5 exercises on the language of reliability engineering: SLOs, error budgets, burn rate, the SLA/SLI/SLO family, meeting and breaching targets, and nines of availability.
Key patterns
define / set an SLO; measure the SLI; sign the SLA
spend / burn / exhaust the error budget
burn rate = how fast the budget is consumed
meet / hit vs. miss / breach the target
"five nines of availability" = 99.999%
0 / 5 completed
1 / 5
An SRE kicks off a reliability project: "Step one is to ___ an SLO for the API — let's say 99.9% of requests succeed under 300ms." Which verb collocates with setting a target like an SLO?
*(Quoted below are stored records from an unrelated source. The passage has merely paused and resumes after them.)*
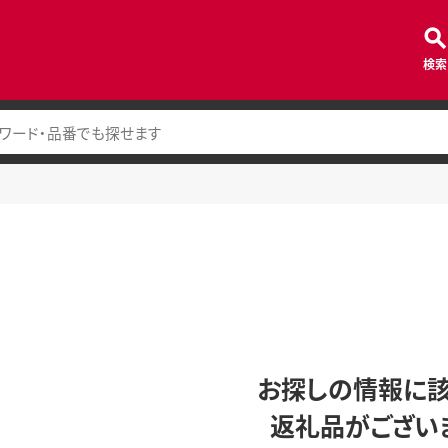
検索
お探しの情報に
返礼品がござい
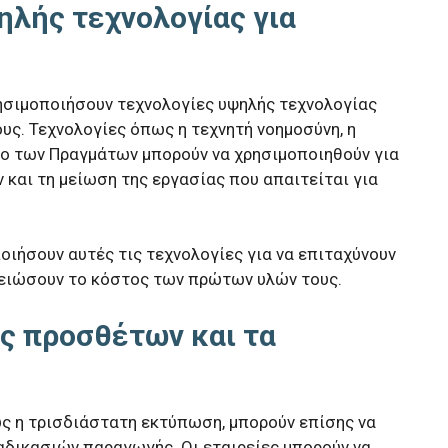
ηλής τεχνολογίας για
ρησιμοποιήσουν τεχνολογίες υψηλής τεχνολογίας
υς. Τεχνολογίες όπως η τεχνητή νοημοσύνη, η
υο των Πραγμάτων μπορούν να χρησιμοποιηθούν για
και τη μείωση της εργασίας που απαιτείται για
οιήσουν αυτές τις τεχνολογίες για να επιταχύνουν
μειώσουν το κόστος των πρώτων υλών τους.
ς προσθέτων και τα
ς η τρισδιάστατη εκτύπωση, μπορούν επίσης να
αδικασιών παραγωγής. Οι εταιρείες μπορούν να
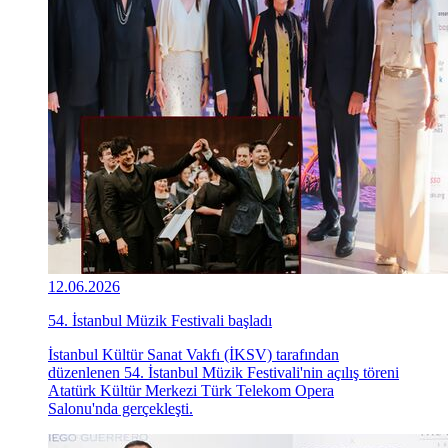
12.06.2026
54. İstanbul Müzik Festivali başladı
İstanbul Kültür Sanat Vakfı (İKSV) tarafından
düzenlenen 54. İstanbul Müzik Festivali'nin açılış töreni
Atatürk Kültür Merkezi Türk Telekom Opera
Salonu'nda gerçekleşti.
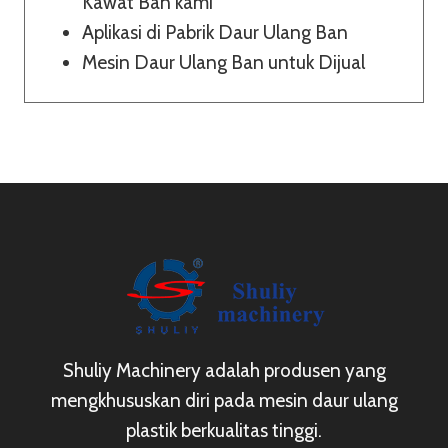
Kawat Ban kami
Aplikasi di Pabrik Daur Ulang Ban
Mesin Daur Ulang Ban untuk Dijual
Shuliy Machinery adalah produsen yang
mengkhususkan diri pada mesin daur ulang
plastik berkualitas tinggi.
Define an SLO — the standard verb for setting the target:
An SLO (Service-Level Objective) is the internal target for a reliability metric — e.g. "99.9% of requests succeed in under 300ms over 30 days."
Collocations: define / set / agree / meet / miss / breach an SLO
"We set an SLO of 99.95% availability and track it monthly."
The SLO/SLI/SLA family — know the difference:
SLI (Indicator) — the measured number itself ("success rate = 99.97%")
SLO (Objective) — your internal target for that SLI ("≥ 99.9%")
SLA (Agreement) — the contractual promise to customers, usually with penalties if breached; the SLA is typically looser than the SLO
Why not the distractors?Compile and deploy act on code/software; render acts on visuals. Only define (or set) collocates with an objective. You define the SLO, measure the SLI, and sign the SLA.
2 / 5
A reliability review notes: "We've only spent 20% of our ___ this month, so we have room to ship riskier changes." Which term names the allowed amount of unreliability?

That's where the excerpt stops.